[Exercise description] Write out all the data verbatim. Skip images.

[Extracted page text data]
===============

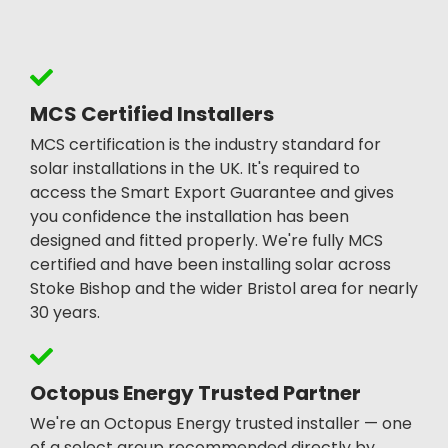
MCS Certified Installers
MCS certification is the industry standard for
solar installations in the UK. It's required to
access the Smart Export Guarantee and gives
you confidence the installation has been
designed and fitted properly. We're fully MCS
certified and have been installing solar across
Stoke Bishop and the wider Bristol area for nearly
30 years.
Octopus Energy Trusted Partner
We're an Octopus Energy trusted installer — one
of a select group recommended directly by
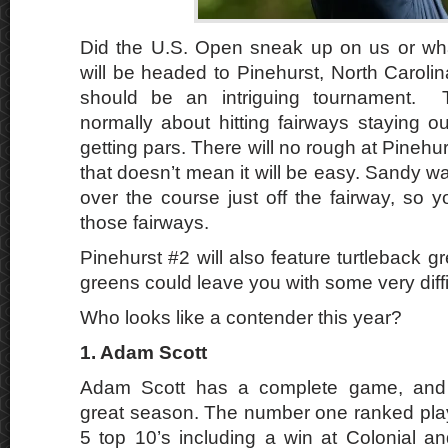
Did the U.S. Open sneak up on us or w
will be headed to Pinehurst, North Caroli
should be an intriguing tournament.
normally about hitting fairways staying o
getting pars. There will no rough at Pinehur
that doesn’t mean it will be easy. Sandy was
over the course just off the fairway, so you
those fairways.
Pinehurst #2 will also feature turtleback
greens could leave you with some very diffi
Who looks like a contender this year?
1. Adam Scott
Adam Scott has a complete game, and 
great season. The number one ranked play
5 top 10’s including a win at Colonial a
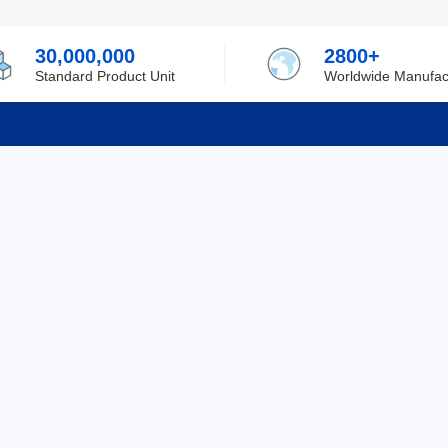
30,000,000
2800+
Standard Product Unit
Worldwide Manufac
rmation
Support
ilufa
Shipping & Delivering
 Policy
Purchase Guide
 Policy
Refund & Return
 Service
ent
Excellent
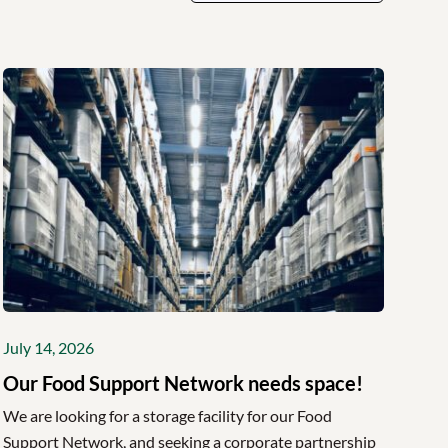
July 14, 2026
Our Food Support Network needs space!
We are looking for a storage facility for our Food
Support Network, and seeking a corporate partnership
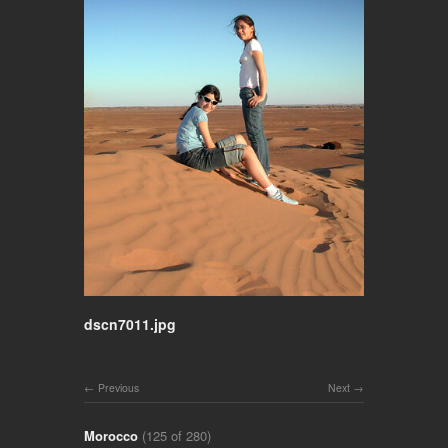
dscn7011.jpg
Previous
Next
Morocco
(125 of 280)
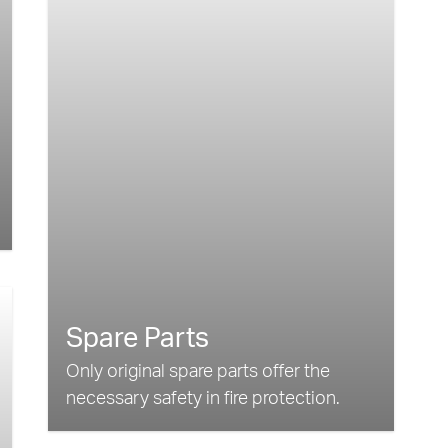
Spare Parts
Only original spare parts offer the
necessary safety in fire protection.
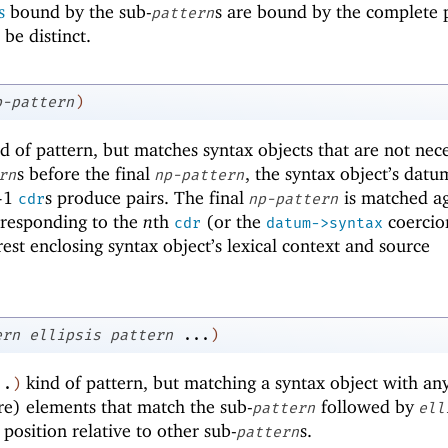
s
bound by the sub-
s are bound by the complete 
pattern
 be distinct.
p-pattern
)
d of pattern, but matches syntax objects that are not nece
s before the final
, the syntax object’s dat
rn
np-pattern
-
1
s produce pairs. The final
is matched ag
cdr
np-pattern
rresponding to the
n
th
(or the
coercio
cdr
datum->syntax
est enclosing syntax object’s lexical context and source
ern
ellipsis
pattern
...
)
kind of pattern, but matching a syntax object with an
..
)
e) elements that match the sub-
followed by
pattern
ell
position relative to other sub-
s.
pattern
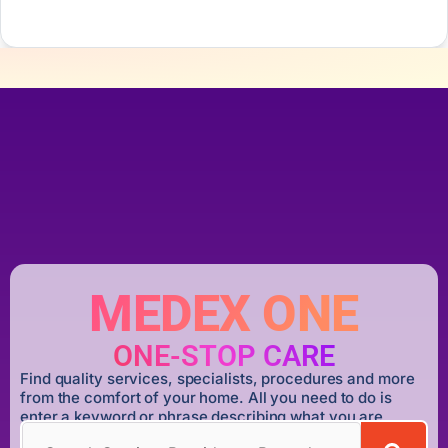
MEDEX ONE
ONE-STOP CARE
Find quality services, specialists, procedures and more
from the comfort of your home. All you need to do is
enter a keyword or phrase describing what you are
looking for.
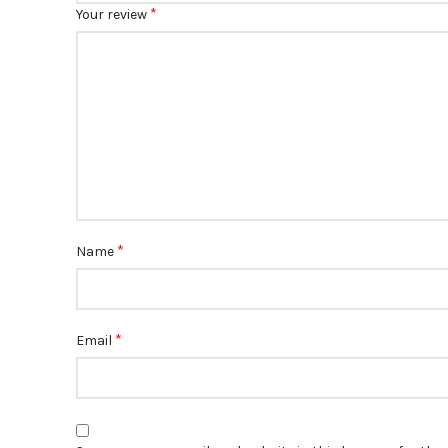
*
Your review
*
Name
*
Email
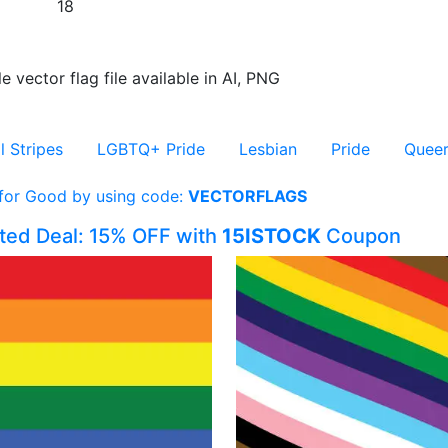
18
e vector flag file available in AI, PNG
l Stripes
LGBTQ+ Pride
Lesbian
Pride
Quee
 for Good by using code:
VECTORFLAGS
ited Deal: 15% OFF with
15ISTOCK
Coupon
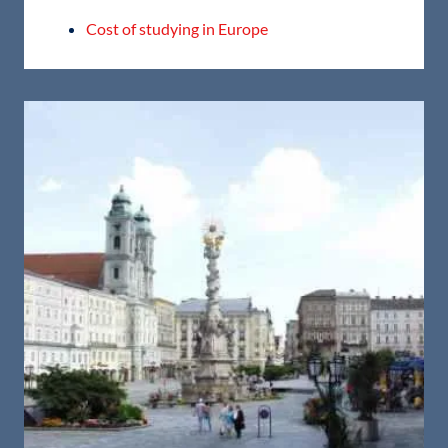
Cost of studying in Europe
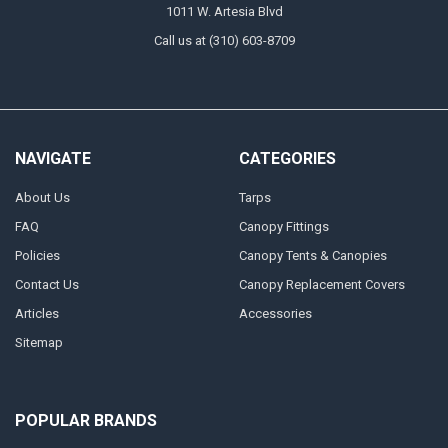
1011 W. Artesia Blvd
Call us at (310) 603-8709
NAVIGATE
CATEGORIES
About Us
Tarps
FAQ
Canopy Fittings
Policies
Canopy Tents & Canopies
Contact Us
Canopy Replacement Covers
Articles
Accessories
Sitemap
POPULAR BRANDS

===============

[Your solution]
MCS Certified Installers
MCS certification is the industry standard for
solar installations in the UK. It's required to
access the Smart Export Guarantee and gives
you confidence the installation has been
designed and fitted properly. We're fully MCS
certified and have been installing solar across
Stoke Bishop and the wider Bristol area for nearly
30 years.
Octopus Energy Trusted Partner
We're an Octopus Energy trusted installer — one
of a select group recommended directly by
Did the U.S. Open sneak up on us or w
will be headed to Pinehurst, North Caroli
should be an intriguing tournament.
normally about hitting fairways staying o
getting pars. There will no rough at Pinehur
that doesn’t mean it will be easy. Sandy was
over the course just off the fairway, so you
those fairways.
Pinehurst #2 will also feature turtleback
greens could leave you with some very diffi
Who looks like a contender this year?
1. Adam Scott
Adam Scott has a complete game, and 
great season. The number one ranked play
5 top 10’s including a win at Colonial a
30,000,000
2800+
Standard Product Unit
Worldwide Manufac
rmation
Support
ilufa
Shipping & Delivering
 Policy
Purchase Guide
 Policy
Refund & Return
 Service
ent
Excellent
July 14, 2026
Our Food Support Network needs space!
We are looking for a storage facility for our Food
Support Network, and seeking a corporate partnership
dscn7011.jpg
Previous
Next
Morocco
(125 of 280)
Spare Parts
Only original spare parts offer the
necessary safety in fire protection.
s
bound by the sub-
s are bound by the complete 
pattern
 be distinct.
p-pattern
)
d of pattern, but matches syntax objects that are not nece
s before the final
, the syntax object’s dat
rn
np-pattern
-
1
s produce pairs. The final
is matched ag
cdr
np-pattern
rresponding to the
n
th
(or the
coercio
cdr
datum->syntax
est enclosing syntax object’s lexical context and source
ern
ellipsis
pattern
...
)
kind of pattern, but matching a syntax object with an
..
)
e) elements that match the sub-
followed by
pattern
ell
position relative to other sub-
s.
pattern
MEDEX ONE
ONE-STOP CARE
Find quality services, specialists, procedures and more
from the comfort of your home. All you need to do is
enter a keyword or phrase describing what you are
looking for.
*
Your review
*
Name
*
Email
18
e vector flag file available in AI, PNG
l Stripes
LGBTQ+ Pride
Lesbian
Pride
Quee
 for Good by using code:
VECTORFLAGS
ited Deal: 15% OFF with
15ISTOCK
Coupon
Cost of studying in Europe
1011 W. Artesia Blvd
Call us at (310) 603-8709
NAVIGATE
CATEGORIES
About Us
Tarps
FAQ
Canopy Fittings
Policies
Canopy Tents & Canopies
Contact Us
Canopy Replacement Covers
Articles
Accessories
Sitemap
POPULAR BRANDS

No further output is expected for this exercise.